For years, due to its economic and strategic significance, the Indo-Pacific region has remained central to various global powers where both China and the US are competing to establish a greater foothold. In this milieu, President Joe Biden launched the much-awaited Indo-Pacific Economic Framework (IPEF) in Tokyo, Japan on 23rd May 2022. The framework was joined by 12 other countries including Australia, Brunei, India, Indonesia, Japan, the Republic of Korea, Malaysia, New Zealand, the Philippines, Singapore, Thailand, and Vietnam. The significance of IPEF lies in the fact that it has been launched after five years of the US withdrawal from the Trans-Pacific Partnership (TPP), a cornerstone project of the Obama Administration’s Asia Pacific trade policy. However, it is pertinent to note that IPEF offers divergence from various policies of earlier TTP for example, it has low barriers to joining and does not offer access to its partners to the US markets.

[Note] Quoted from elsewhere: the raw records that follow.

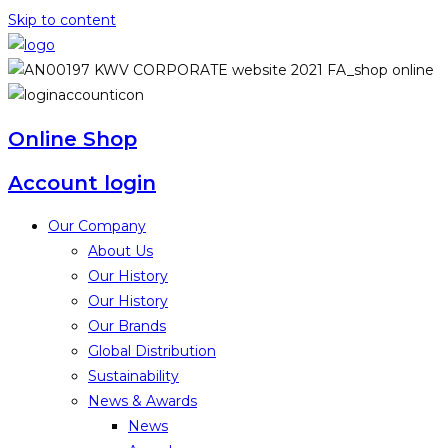
Skip to content
Online Shop
Account login
Our Company
About Us
Our History
Our History
Our Brands
Global Distribution
Sustainability
News & Awards
News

Highlighting the contours of the new framework, a White House press statement says, “This framework is intended to advance resilience, sustainability, inclusiveness, economic growth, fairness, and competitiveness for our economies.” The framework focuses on four key areas:
- Connected Economy
- Resilient Economy
- Clean Economy
- Fair Economy
These themes are then divided into various parts i.e. trade, supply chains, clean energy, decarbonization, infrastructure and, tax and anti-corruption activities.